Какая‑то секунда оставалась до рокового выстрела. Я не успел опомниться, как на выручку бросился старший сержант Горчаков, который, оказывается, стоял за дверью. Он успел перехватить и вывернуть руку Козлова, пистолет упал на пол и выстрелил, не причинив никому вреда.
Выстрел поднял в комнате тревогу, через окна и двери вбежали солдаты и сержанты. Я был, признаюсь, перепуган до смерти, у меня отнялась речь. Наверное, и вид мой был настолько бледный, что вбежавшие в комнату подумали, что я убит или ранен. Все стали помогать Горчакову держать Козлова, который матерился и вырывался. Затем его повалили и с остервенением начали избивать ногами.
Наконец я обрёл дар речи и остановил этот самосуд. Все отступились. На полу корчился окровавленный рядовой Козлов…

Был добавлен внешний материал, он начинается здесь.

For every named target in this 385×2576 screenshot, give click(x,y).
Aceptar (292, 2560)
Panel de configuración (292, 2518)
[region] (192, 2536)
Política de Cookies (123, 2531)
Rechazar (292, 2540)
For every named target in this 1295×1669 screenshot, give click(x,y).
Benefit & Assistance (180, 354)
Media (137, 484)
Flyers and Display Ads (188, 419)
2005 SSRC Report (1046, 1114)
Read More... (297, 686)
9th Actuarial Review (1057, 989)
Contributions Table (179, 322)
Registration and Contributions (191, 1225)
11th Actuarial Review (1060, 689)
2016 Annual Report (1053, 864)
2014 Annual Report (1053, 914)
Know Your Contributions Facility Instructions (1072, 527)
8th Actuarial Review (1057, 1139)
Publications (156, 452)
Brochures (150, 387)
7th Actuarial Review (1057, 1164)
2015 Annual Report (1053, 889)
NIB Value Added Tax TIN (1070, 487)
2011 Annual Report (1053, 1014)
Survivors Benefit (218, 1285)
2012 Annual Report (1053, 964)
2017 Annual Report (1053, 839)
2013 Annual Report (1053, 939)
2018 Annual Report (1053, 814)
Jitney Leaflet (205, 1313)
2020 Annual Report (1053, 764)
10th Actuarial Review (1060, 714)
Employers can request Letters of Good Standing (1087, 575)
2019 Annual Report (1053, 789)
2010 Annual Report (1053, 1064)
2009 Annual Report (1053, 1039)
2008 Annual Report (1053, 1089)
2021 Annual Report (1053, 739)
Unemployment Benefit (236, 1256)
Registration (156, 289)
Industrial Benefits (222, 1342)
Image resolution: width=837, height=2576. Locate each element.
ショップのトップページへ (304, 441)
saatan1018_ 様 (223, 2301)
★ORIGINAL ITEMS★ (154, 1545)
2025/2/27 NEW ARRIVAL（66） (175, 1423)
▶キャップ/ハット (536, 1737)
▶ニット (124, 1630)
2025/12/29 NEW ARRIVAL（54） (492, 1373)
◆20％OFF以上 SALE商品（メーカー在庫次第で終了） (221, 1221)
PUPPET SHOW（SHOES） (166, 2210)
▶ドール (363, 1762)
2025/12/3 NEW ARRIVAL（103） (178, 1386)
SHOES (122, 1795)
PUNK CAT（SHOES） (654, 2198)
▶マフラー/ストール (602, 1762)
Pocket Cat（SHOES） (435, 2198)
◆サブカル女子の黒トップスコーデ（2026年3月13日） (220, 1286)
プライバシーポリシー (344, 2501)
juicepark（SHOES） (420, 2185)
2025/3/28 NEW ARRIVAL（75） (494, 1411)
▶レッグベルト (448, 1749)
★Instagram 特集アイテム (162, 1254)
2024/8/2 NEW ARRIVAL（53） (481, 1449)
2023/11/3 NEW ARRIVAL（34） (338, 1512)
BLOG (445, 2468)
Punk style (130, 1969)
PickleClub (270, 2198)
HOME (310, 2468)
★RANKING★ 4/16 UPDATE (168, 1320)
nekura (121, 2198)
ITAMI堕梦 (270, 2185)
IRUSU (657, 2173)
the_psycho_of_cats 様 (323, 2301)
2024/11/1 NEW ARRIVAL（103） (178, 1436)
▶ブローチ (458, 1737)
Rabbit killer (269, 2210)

…Было ли на фронте рукоприкладство? Было. Часто приходилось прибегать к палке для наведения порядка среди паникёров. Руками давали по физиономии, а в исключительных случаях прибегали и к оружию. Жизнь на войне не всегда поддаётся закону. Чаще всего подобные методы практиковали большие начальники. Грешил этим и сам маршал Жуков, а мелкая сошка нередко ему подражала. А может быть, в иных случаях это было необходимо?
Приведу пример из своей практики. Представьте себе: противник внезапно перешёл в наступление. Его бронетранспортёры, поддерживаемые самоходками, давят в наспех оборудованные мелкие окопчики нашей пехоты…
Нужно стрелять, и вот два миномёта ведут огонь, а четыре — молчат. Расчёты боятся поднять головы. На них напал страх и сковал их волю. Тогда я выскакиваю наверх, вперёд стволов, показывая своим примером, что можно и нужно не обращать внимания на стрельбу противника. Бегу к окопам. Одному, второму, третьему дал по спине и по голове ногой, а потом взял палку. Я почти обезумел от ярости. Нужно было спасать пехоту, которую на наших глазах стали давить гусеницы машин.
Атаку отбили. И только после этого люди начали приходить в себя, послышались шутки. Представьте себе, что каждый, кто получил пинка или палки, не только не затаил на меня злобы, но и, наоборот, считал этот поступок оправданным. Да, бывали моменты, когда храбрый человек подвергался оцепенению, будучи не в силах преодолеть чувство страха. Такие толчки приводили человека в нормальное состояние, и он вновь становился самим собой.
Да, чтобы понять, что такое война, нужно было её испытать, пережить. Тогда и мир, и жизнь начинаешь воспринимать по‑другому. Я видел, как умирали в бою товарищи. Терял близких друзей, красивых душой и телом. Видел погибших мирных жителей: детей, женщин, стариков. Видел безжалостно расстрелянных. Видел глаза сдающегося в плен фрица, твердящего: «Гитлер — капут!» Видел в окопе раненых немцев, молящих о пощаде. Видел откормленных эсэсовцев с ненавидящими глазами, сбросивших свои кители с эмблемами на рукавах. Видел немецкого лётчика на «Юнкерсе-87», который грозил мне кулаком, сцепив зубы от бессильной злобы. Видел и предателей, и гибель наших во хмелю. Многое повидал. Это большая школа, которая побуждает к размышлениям».